The first time Mikey Boyum and I went to G-Land was by boat, on a Radon he had built in Singapore. It took us about two and a half hours from Jimbaran Bay. We anchored down by the end of the wave and paddled from the boat into the lineup. Petey McCabe, Terry Fitzgerald, and some other guys came on an Indo fishing boat they'd chartered out of Benoa. It was a long, slow ride. Not one of us could figure out where the heck the lineup was. While we sat waiting for a set, we could see all kinds of perfect-looking waves breaking up the line. Naturally we paddled up there. The farther we went, the more waves we saw, so we just kept paddling. The jungle on shore all looked the same so we had no point of reference. Higher up the point, the current starts to run and even while sitting, we were getting dragged deeper. We didn't even notice until someone would wonder where the boats were. We had come so far, we couldn't even see them anymore. Talk about being lost in a vast lineup.

Mikey decided we needed to have a base camp on shore so he hired some locals from the fishing village to build us a tree house and a covered, open-sided structure we could use for cooking and eating. From the elevated view, we saw what looked like a nice start to the endless left. Keep in mind that the wave peeled off from as far to the left as we could see, even when we walked around several of the rocky points along the beach. Eventually we used an orange tarp to improve the tree house's palm frond roof, so we had something to line up on out in the water. It was a nice starting point to this magnificent wave, and seemed to always break in more or less the same spot. There was a bush growing right in front of the mess hall. Its shiny, colorful leaves looked like Indonesian money, so we called that part of the wave Moneytrees. When the swell was bigger, there was another peak farther inside that we named the Launching Pad. From this take-off, it was one turn and a flat-out run through what came to be known as Speed Reef.

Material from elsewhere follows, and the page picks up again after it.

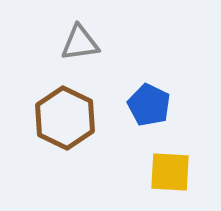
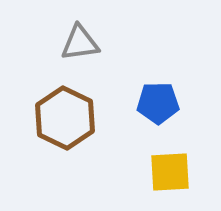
blue pentagon: moved 9 px right, 2 px up; rotated 27 degrees counterclockwise
yellow square: rotated 6 degrees counterclockwise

At low tide, we lazed around, read books, fixed boards, and didn't even think about surfing. But when the tide began to move in, it was game on. Six hours was the maximum time we could surf before the tide began to rush out again. Often we overstayed our window, paddling in over the reef with our boards upside down, the fins up, until we found a slim corridor with enough sand where we could limp in the rest of the way without cutting our feet. We heard stories of deadly stonefish. We were from Hawaii and clueless about these dangers. Luckily no one stepped on one.

As far as I know, Mikey was the first to come up with the idea of a surf camp. In the remoteness of the Blambangan Jungle Reserve, it was a logistical nightmare to feed and house ourselves. Bobby Radiasa, who came on that first boat ride in, put together our supplies back in Bali. Our trips were limited to 10 days. Then the ice would all be melted and the food gone. So we would return to Bali to resupply for the next time. Bobby would go on to keep the camp going, rebuilding many times over, dealing with all the bureaucratic headaches. Now it's a comfortable resort thanks to all of his efforts. The wave seems to be the only part that never changes. I think about it all the time.